Saved data entries:
--- START ---

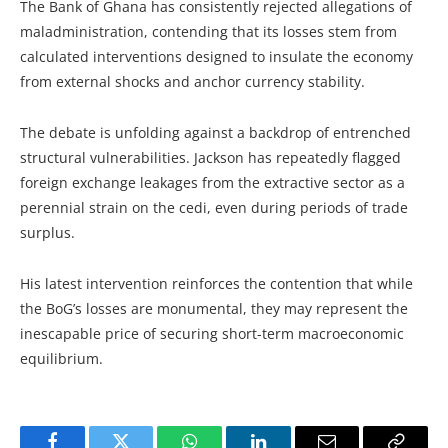
The Bank of Ghana has consistently rejected allegations of
maladministration, contending that its losses stem from
calculated interventions designed to insulate the economy
from external shocks and anchor currency stability.
The debate is unfolding against a backdrop of entrenched
structural vulnerabilities. Jackson has repeatedly flagged
foreign exchange leakages from the extractive sector as a
perennial strain on the cedi, even during periods of trade
surplus.
His latest intervention reinforces the contention that while
the BoG’s losses are monumental, they may represent the
inescapable price of securing short-term macroeconomic
equilibrium.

--- END ---

> _Problem details_
What is the number of lines in the entries above that contain the word "losses"? Answer with that number only.

> _Written solution_
2